Secondo quanto emerso dalle ricerche di Hastings Burke, Albert Göring sfruttò la sua posizione per aiutare anche i partigiani cechi, fornendo loro informazioni e assistenza. Nel 1944, avrebbe compiuto una delle sue azioni più audaci, riuscendo a far liberare numerosi internati dal campo di concentramento di Theresienstadt, sfruttando il suo cognome per farseli inviare come lavoratori alla Skoda, per poi liberarli in una vicina foresta, permettendo loro di scappare. Questo atto di sfida non passò inosservato, e la Gestapo di Praga iniziò a sospettare delle sue attività. L’SS-Obergruppenführer Karl Hermann Frank, uno dei più spietati esponenti nazisti in Cecoslovacchia, si interessò al suo caso, definendolo “come minimo un disfattista della peggiore specie” e chiedendo di poterlo arrestare nel ’44.

Theresienstadt
Foto: Andrew Shiva / Wikipedia

Anche la Gestapo di Praga non lo vedeva di buon occhio: in una nota interna dell’epoca, il suo ufficio viene definito “un vero e proprio centro operativo per i ‘poveri’ cechi”.
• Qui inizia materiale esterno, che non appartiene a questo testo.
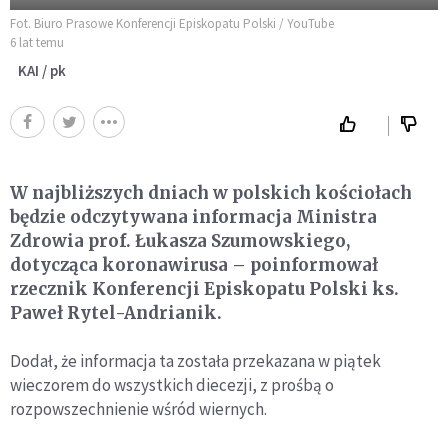
Fot. Biuro Prasowe Konferencji Episkopatu Polski / YouTube
6 lat temu
KAI / pk
W najbliższych dniach w polskich kościołach
będzie odczytywana informacja Ministra
Zdrowia prof. Łukasza Szumowskiego,
dotycząca koronawirusa – poinformował
rzecznik Konferencji Episkopatu Polski ks.
Paweł Rytel-Andrianik.
Dodał, że informacja ta została przekazana w piątek
wieczorem do wszystkich diecezji, z prośbą o
rozpowszechnienie wśród wiernych.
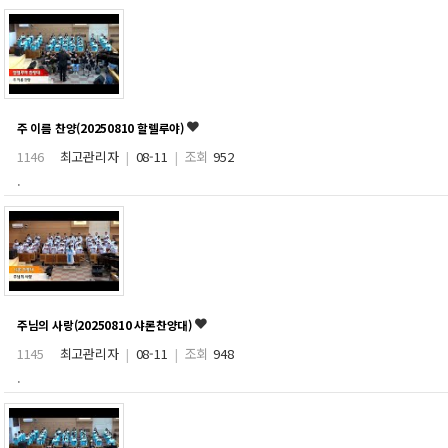
주 이름 찬양(20250810 할렐루야)
1146
최고관리자
|
08-11
|
조회
952
.
주님의 사랑(20250810 샤론찬양대)
1145
최고관리자
|
08-11
|
조회
948
.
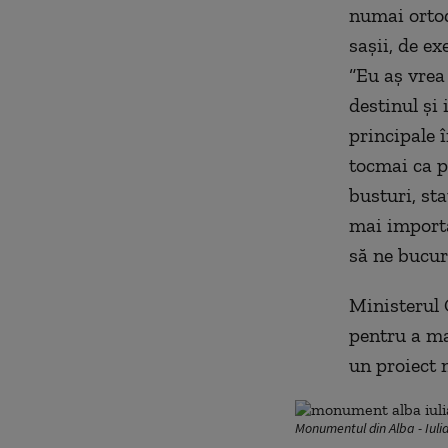
numai ortodo
saşii, de ex
“Eu aş vrea
destinul şi
principale 
tocmai ca p
busturi, sta
mai importa
să ne bucur
Ministerul 
pentru a ma
un proiect m
Monumentul din Alba - Iuli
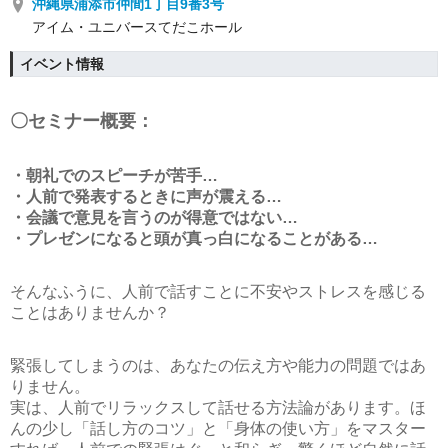
沖縄県浦添市仲間1丁目9番3号
アイム・ユニバースてだこホール
イベント情報
〇セミナー概要：
・朝礼でのスピーチが苦手…
・人前で発表するときに声が震える…
・会議で意見を言うのが得意ではない…
・プレゼンになると頭が真っ白になることがある…
そんなふうに、人前で話すことに不安やストレスを感じる
ことはありませんか？
緊張してしまうのは、あなたの伝え方や能力の問題ではあ
りません。
実は、人前でリラックスして話せる方法論があります。ほ
んの少し「話し方のコツ」と「身体の使い方」をマスター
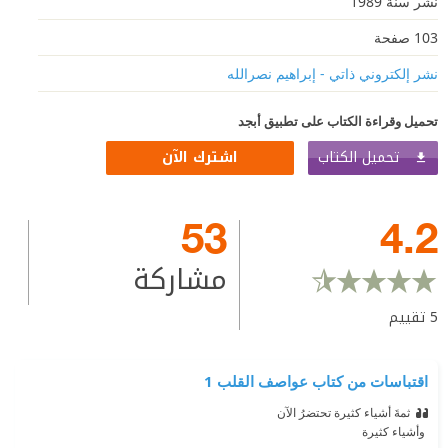
نشر سنة 1989
103 صفحة
نشر إلكتروني ذاتي - إبراهيم نصرالله
تحميل وقراءة الكتاب على تطبيق أبجد
تحميل الكتاب
اشترك الآن
53
4.2
مشاركة
5
تقييم
اقتباسات من كتاب عواصف القلب 1
ثمةَ أشياء كثيرة تحتضرُ الآن
‫ وأشياء كثيرة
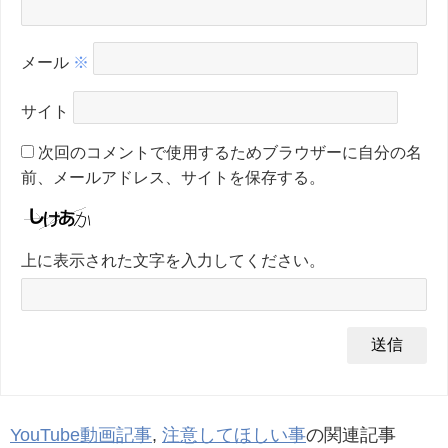
メール
※
サイト
次回のコメントで使用するためブラウザーに自分の名
前、メールアドレス、サイトを保存する。
上に表示された文字を入力してください。
YouTube動画記事
,
注意してほしい事
の関連記事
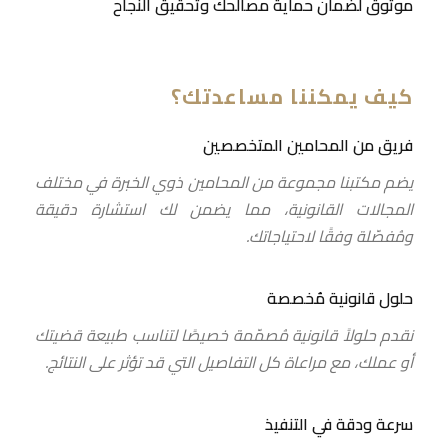
موثوق لضمان حماية مصالحك وتحقيق النجاح
كيف يمكننا مساعدتك؟
فريق من المحامين المتخصصين
يضم مكتبنا مجموعة من المحامين ذوي الخبرة في مختلف
المجالات القانونية، مما يضمن لك استشارة دقيقة
ومُفصّلة وفقًا لاحتياجاتك.
حلول قانونية مُخصصة
نقدم حلولاً قانونية مُصمّمة خصيصًا لتناسب طبيعة قضيتك
أو عملك، مع مراعاة كل التفاصيل التي قد تؤثر على النتائج.
سرعة ودقة في التنفيذ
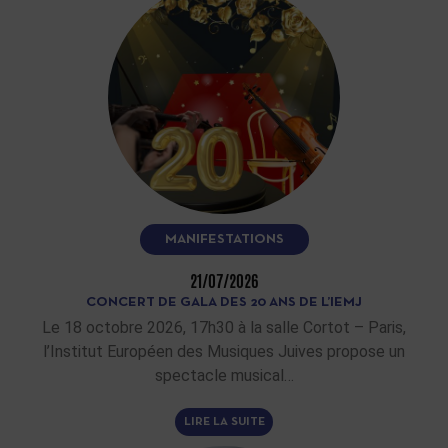
MANIFESTATIONS
21/07/2026
CONCERT DE GALA DES 20 ANS DE L’IEMJ
Le 18 octobre 2026, 17h30 à la salle Cortot – Paris,
l’Institut Européen des Musiques Juives propose un
spectacle musical…
LIRE LA SUITE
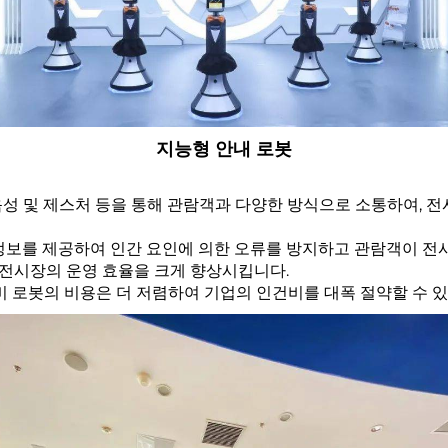
지능형 안내 로봇
 음성 및 제스처 등을 통해 관람객과 다양한 방식으로 소통하여, 
한 정보를 제공하여 인간 요인에 의한 오류를 방지하고 관람객이 전
있어 전시장의 운영 효율을 크게 향상시킵니다.
장비 로봇의 비용은 더 저렴하여 기업의 인건비를 대폭 절약할 수 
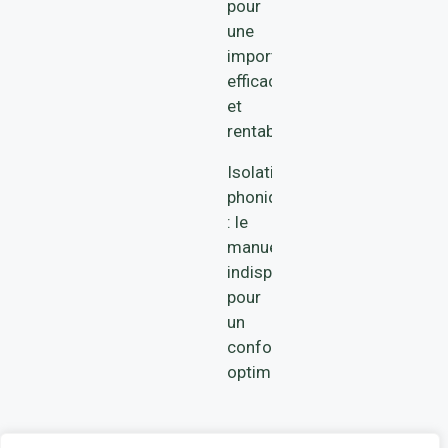
pour
une
importation
efficace
et
rentable
Isolation
phonique
: le
manuel
indispensable
pour
un
confort
optimal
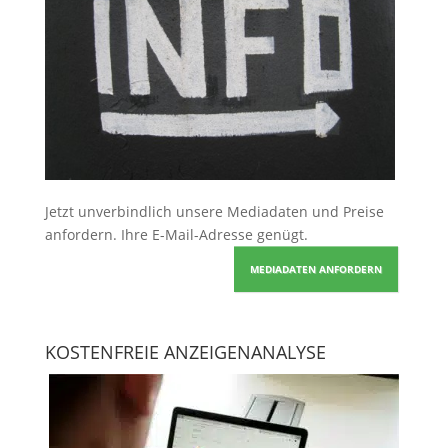
Jetzt unverbindlich unsere Mediadaten und Preise
anfordern
. Ihre E-Mail-Adresse genügt.
MEDIADATEN ANFORDERN
KOSTENFREIE ANZEIGENANALYSE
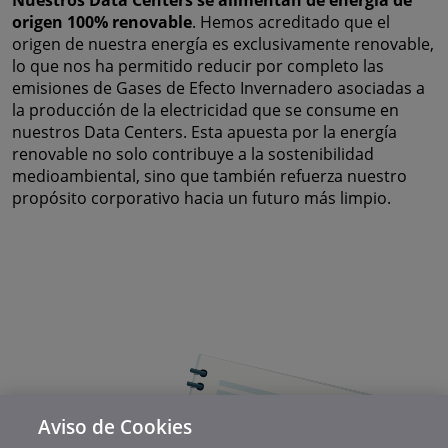
Nuestros Data Centers se alimentan de energía de
origen 100% renovable
. Hemos acreditado que el
origen de nuestra energía es exclusivamente renovable,
lo que nos ha permitido reducir por completo las
emisiones de Gases de Efecto Invernadero asociadas a
la producción de la electricidad que se consume en
nuestros Data Centers. Esta apuesta por la energía
renovable no solo contribuye a la sostenibilidad
medioambiental, sino que también refuerza nuestro
propósito corporativo hacia un futuro más limpio.
Aviso de Cookies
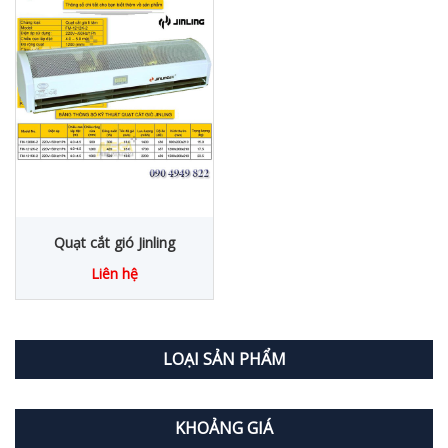
Quạt cắt gió Jinling
Liên hệ
LOẠI SẢN PHẨM
KHOẢNG GIÁ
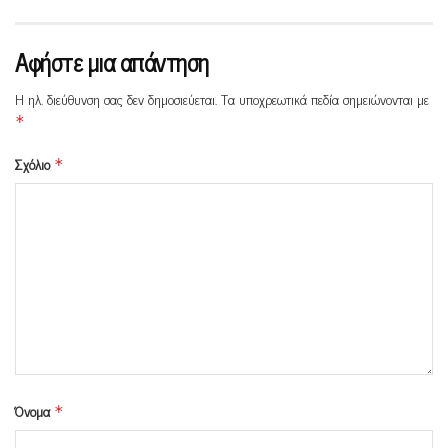
Αφήστε μια απάντηση
Η ηλ. διεύθυνση σας δεν δημοσιεύεται.
Τα υποχρεωτικά πεδία σημειώνονται με
*
Σχόλιο
*
Όνομα
*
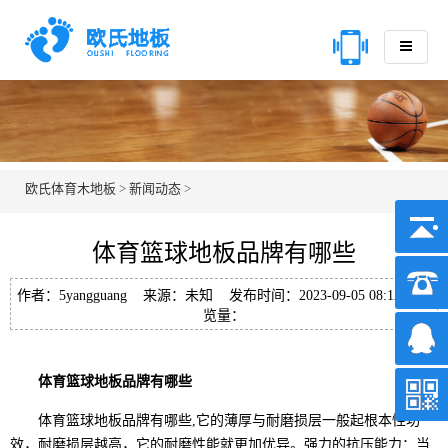
欧氏体育木地板
>
新闻动态
>
体育篮球地板品牌有哪些
作者：5yangguang 来源：未知 发布时间：2023-09-05 08:12 浏
览量：
体育篮球地板品牌有哪些
体育篮球地板品牌有哪些,它的薄厚与耐磨损层一般起根本性功
效，耐磨损层越高，它的耐磨性能就更加优异。强力的抗压能力：当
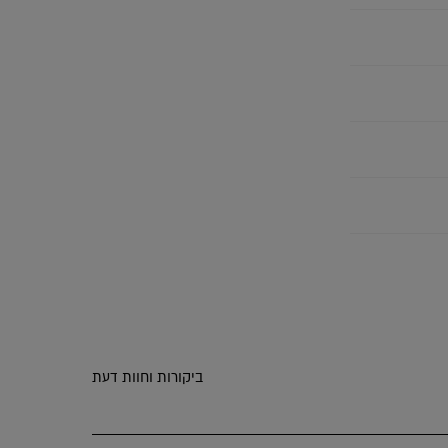
ביקורות וחוות דעת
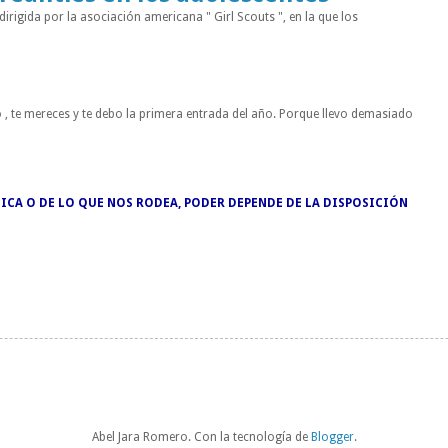
rigida por la asociación americana " Girl Scouts ", en la que los
 , te mereces y te debo la primera entrada del año. Porque llevo demasiado
ICA O DE LO QUE NOS RODEA, PODER DEPENDE DE LA DISPOSICIÓN
Abel Jara Romero. Con la tecnología de
Blogger
.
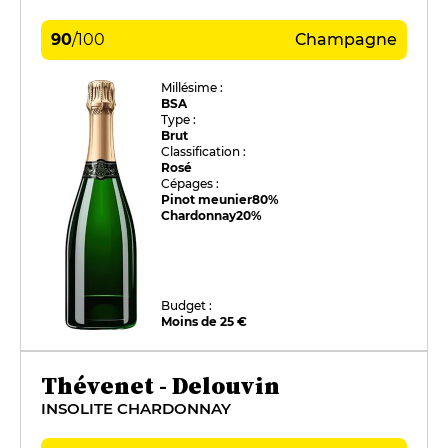
90
/
100
Champagne
Millésime :
BSA
Type :
Brut
Classification :
Rosé
Cépages :
Pinot meunier
80%
Chardonnay
20%
Budget :
Moins de 25 €
Thévenet - Delouvin
INSOLITE CHARDONNAY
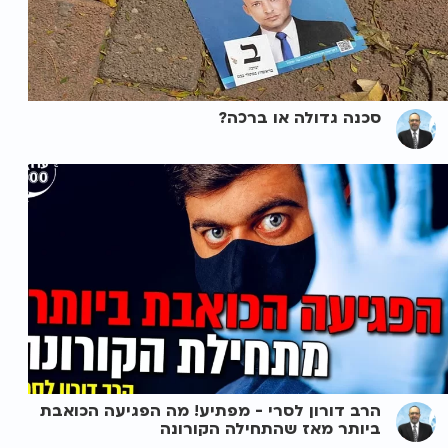
סכנה גדולה או ברכה?
הרב דורון לסרי - מפתיע! מה הפגיעה הכואבת
ביותר מאז שהתחילה הקורונה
Fu aperta un’indagine, ma il potente fratello intervenne più volte in favore di Albert, sfruttando la sua influenza per proteggerlo. Tuttavia, man mano che la guerra volgeva al termine e il potere di Hermann declinava, divenne sempre più difficile per lui garantire la sicurezza di Albert. Poco prima della fine della guerra, Albert fuggì a Salisburgo, in Austria, dove sperava di passare inosservato.

Il processo e il dopoguerra

Dopo essersi consegnato alle autorità alla fine della guerra, Albert Göring fu estradato in Cecoslovacchia, dove affrontò un processo per presunta affiliazione al regime nazista. Tuttavia, nel 1947, grazie alle testimonianze degli ex dipendenti della Skoda e di diversi perseguitati che testimoniarono di essere stati salvati da lui, fu scagionato da tutte le accuse e tornò in libertà. Eppure, gli americani non avevano creduto alla sua storia, almeno non all’inizio. L’investigatore statunitense Paul Kubala, il 19 settembre 1945, definì la testimonianza di Albert Göring durante gli interrogatori “uno dei più piatti tentativi di salvare l’onore e di ripulirsi” che avesse mai visto.

Nonostante fosse stato assolto, la vita di Albert Göring dopo la guerra fu tutt’altro che facile: non era facile cercare un impiego, se ci si chiamava Göring in Germania negli anni ‘50. Morì in povertà nel 1966, in un sobborgo di Monaco

Nel 2010, William Hastings Burke ha presentato una domanda allo Yad Vashem in Israele affinché Albert Göring fosse considerato per il titolo di Giusto tra le Nazioni. Nonostante le testimonianze giurate e le prove documentali richieste, la domanda è stata respinta.